:: Brief ::
Only the lines from the one with "オンラインレッスン（１名）" through the end of the data are wanted, copied exactly.

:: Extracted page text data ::
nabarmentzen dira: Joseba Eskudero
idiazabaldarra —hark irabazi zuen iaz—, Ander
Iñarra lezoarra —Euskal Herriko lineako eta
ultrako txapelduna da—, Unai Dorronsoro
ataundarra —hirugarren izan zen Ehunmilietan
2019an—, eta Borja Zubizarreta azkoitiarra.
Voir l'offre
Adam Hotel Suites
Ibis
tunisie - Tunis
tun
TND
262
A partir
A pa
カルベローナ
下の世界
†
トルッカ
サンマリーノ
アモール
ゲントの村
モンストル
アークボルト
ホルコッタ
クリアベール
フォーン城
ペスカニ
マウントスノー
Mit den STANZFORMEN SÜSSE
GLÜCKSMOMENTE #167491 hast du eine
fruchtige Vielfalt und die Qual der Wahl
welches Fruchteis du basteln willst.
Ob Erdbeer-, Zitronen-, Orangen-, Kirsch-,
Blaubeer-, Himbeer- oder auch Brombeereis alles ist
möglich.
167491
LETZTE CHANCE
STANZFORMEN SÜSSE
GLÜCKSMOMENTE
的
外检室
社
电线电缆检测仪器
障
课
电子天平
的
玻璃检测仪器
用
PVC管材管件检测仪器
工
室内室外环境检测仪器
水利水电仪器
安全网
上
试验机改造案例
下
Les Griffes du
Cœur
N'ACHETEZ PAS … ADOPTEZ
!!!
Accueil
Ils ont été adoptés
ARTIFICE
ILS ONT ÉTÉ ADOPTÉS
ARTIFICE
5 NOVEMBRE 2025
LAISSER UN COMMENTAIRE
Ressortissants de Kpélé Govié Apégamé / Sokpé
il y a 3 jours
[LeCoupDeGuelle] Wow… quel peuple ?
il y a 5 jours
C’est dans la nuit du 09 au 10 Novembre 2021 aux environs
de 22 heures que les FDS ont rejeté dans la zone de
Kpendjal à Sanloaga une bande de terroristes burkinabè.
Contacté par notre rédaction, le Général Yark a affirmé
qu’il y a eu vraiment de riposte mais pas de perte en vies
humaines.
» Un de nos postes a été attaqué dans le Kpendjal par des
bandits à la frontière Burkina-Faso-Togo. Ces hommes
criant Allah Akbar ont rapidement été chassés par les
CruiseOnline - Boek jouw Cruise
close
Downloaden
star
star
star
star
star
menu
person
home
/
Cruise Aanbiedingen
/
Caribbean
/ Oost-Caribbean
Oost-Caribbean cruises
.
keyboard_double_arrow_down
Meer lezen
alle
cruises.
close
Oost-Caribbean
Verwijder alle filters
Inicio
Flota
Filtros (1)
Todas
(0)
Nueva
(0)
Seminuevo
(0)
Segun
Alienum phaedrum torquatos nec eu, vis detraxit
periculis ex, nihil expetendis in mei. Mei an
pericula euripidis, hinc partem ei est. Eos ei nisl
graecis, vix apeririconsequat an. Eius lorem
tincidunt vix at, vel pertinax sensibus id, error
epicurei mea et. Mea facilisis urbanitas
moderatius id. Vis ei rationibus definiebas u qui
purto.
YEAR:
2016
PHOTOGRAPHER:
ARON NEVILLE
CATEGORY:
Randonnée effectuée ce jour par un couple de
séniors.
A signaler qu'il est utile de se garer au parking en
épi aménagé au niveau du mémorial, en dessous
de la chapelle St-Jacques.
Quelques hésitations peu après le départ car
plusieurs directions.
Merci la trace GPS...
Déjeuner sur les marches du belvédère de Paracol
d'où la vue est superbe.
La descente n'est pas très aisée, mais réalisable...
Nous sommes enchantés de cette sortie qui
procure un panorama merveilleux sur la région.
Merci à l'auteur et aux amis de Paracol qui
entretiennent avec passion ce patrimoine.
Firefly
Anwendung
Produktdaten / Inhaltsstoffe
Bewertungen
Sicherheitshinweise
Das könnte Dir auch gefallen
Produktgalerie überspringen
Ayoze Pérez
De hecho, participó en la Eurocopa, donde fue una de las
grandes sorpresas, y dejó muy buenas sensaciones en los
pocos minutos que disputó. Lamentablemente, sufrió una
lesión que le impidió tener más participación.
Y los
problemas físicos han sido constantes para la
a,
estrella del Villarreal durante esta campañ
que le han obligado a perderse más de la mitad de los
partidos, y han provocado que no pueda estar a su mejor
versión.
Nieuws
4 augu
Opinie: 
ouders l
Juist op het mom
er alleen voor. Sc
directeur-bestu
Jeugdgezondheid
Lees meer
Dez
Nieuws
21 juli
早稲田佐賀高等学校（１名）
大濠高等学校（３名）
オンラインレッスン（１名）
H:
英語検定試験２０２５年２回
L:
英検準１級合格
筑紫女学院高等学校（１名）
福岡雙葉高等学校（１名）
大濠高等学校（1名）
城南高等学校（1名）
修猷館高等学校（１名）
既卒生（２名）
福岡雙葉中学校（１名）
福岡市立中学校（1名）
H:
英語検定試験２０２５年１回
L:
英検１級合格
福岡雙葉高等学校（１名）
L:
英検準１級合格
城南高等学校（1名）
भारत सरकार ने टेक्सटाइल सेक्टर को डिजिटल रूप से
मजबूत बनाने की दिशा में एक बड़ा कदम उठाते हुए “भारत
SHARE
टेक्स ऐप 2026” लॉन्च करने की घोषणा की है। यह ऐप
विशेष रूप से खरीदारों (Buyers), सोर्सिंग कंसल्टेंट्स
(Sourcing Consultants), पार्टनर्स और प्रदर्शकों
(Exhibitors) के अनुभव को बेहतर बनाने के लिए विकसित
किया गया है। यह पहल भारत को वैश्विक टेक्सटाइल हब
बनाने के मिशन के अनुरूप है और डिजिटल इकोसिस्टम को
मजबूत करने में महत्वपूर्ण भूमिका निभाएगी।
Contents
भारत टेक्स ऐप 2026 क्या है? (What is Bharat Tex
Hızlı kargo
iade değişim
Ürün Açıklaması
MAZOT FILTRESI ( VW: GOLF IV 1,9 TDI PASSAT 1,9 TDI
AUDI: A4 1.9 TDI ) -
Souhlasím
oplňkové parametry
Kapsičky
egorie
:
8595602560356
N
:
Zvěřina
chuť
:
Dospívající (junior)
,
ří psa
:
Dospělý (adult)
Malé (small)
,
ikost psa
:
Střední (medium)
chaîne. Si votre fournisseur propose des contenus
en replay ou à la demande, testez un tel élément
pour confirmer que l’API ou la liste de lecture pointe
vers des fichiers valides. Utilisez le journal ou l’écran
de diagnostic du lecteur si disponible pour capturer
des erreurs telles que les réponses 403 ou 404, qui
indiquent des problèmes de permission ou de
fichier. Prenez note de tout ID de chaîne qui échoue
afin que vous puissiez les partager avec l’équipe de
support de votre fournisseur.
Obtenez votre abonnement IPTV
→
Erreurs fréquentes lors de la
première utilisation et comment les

:: Finished task ::
オンラインレッスン（１名）
H:
英語検定試験２０２５年２回
L:
英検準１級合格
筑紫女学院高等学校（１名）
福岡雙葉高等学校（１名）
大濠高等学校（1名）
城南高等学校（1名）
修猷館高等学校（１名）
既卒生（２名）
福岡雙葉中学校（１名）
福岡市立中学校（1名）
H:
英語検定試験２０２５年１回
L:
英検１級合格
福岡雙葉高等学校（１名）
L:
英検準１級合格
城南高等学校（1名）
भारत सरकार ने टेक्सटाइल सेक्टर को डिजिटल रूप से
मजबूत बनाने की दिशा में एक बड़ा कदम उठाते हुए “भारत
SHARE
टेक्स ऐप 2026” लॉन्च करने की घोषणा की है। यह ऐप
विशेष रूप से खरीदारों (Buyers), सोर्सिंग कंसल्टेंट्स
(Sourcing Consultants), पार्टनर्स और प्रदर्शकों
(Exhibitors) के अनुभव को बेहतर बनाने के लिए विकसित
किया गया है। यह पहल भारत को वैश्विक टेक्सटाइल हब
बनाने के मिशन के अनुरूप है और डिजिटल इकोसिस्टम को
मजबूत करने में महत्वपूर्ण भूमिका निभाएगी।
Contents
भारत टेक्स ऐप 2026 क्या है? (What is Bharat Tex
Hızlı kargo
iade değişim
Ürün Açıklaması
MAZOT FILTRESI ( VW: GOLF IV 1,9 TDI PASSAT 1,9 TDI
AUDI: A4 1.9 TDI ) -
Souhlasím
oplňkové parametry
Kapsičky
egorie
:
8595602560356
N
:
Zvěřina
chuť
:
Dospívající (junior)
,
ří psa
:
Dospělý (adult)
Malé (small)
,
ikost psa
:
Střední (medium)
chaîne. Si votre fournisseur propose des contenus
en replay ou à la demande, testez un tel élément
pour confirmer que l’API ou la liste de lecture pointe
vers des fichiers valides. Utilisez le journal ou l’écran
de diagnostic du lecteur si disponible pour capturer
des erreurs telles que les réponses 403 ou 404, qui
indiquent des problèmes de permission ou de
fichier. Prenez note de tout ID de chaîne qui échoue
afin que vous puissiez les partager avec l’équipe de
support de votre fournisseur.
Obtenez votre abonnement IPTV
→
Erreurs fréquentes lors de la
première utilisation et comment les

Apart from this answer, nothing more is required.